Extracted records
○ ○ ○ ○ ○ ○ ○
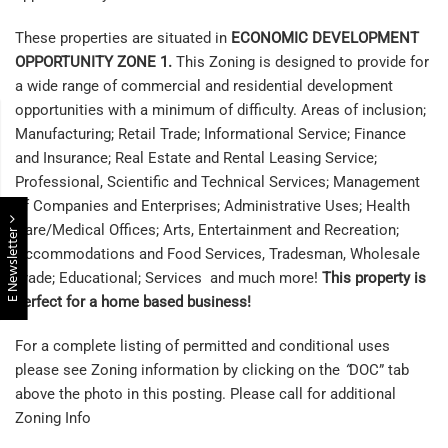
These properties are situated in
ECONOMIC DEVELOPMENT
OPPORTUNITY ZONE 1.
This Zoning is designed to provide for
a wide range of commercial and residential development
opportunities with a minimum of difficulty. Areas of inclusion;
Manufacturing; Retail Trade; Informational Service; Finance
and Insurance; Real Estate and Rental Leasing Service;
Professional, Scientific and Technical Services; Management
of Companies and Enterprises; Administrative Uses; Health
Care/Medical Offices; Arts, Entertainment and Recreation;
E Newsletter
Accommodations and Food Services, Tradesman, Wholesale
Trade; Educational; Services and much more!
This property is
perfect for a home based business!
For a complete listing of permitted and conditional uses
please see Zoning information by clicking on the
“
DOC” tab
above the photo in this posting. Please call for additional
Zoning Info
○ ○ ○ ○ ○ ○ ○
What is expected: Your task is a word-for-word transcription of the entries, leaving out all pictures.

Result for this exercise:
These properties are situated in
ECONOMIC DEVELOPMENT
OPPORTUNITY ZONE 1.
This Zoning is designed to provide for
a wide range of commercial and residential development
opportunities with a minimum of difficulty. Areas of inclusion;
Manufacturing; Retail Trade; Informational Service; Finance
and Insurance; Real Estate and Rental Leasing Service;
Professional, Scientific and Technical Services; Management
of Companies and Enterprises; Administrative Uses; Health
Care/Medical Offices; Arts, Entertainment and Recreation;
E Newsletter
Accommodations and Food Services, Tradesman, Wholesale
Trade; Educational; Services and much more!
This property is
perfect for a home based business!
For a complete listing of permitted and conditional uses
please see Zoning information by clicking on the
“
DOC” tab
above the photo in this posting. Please call for additional
Zoning Info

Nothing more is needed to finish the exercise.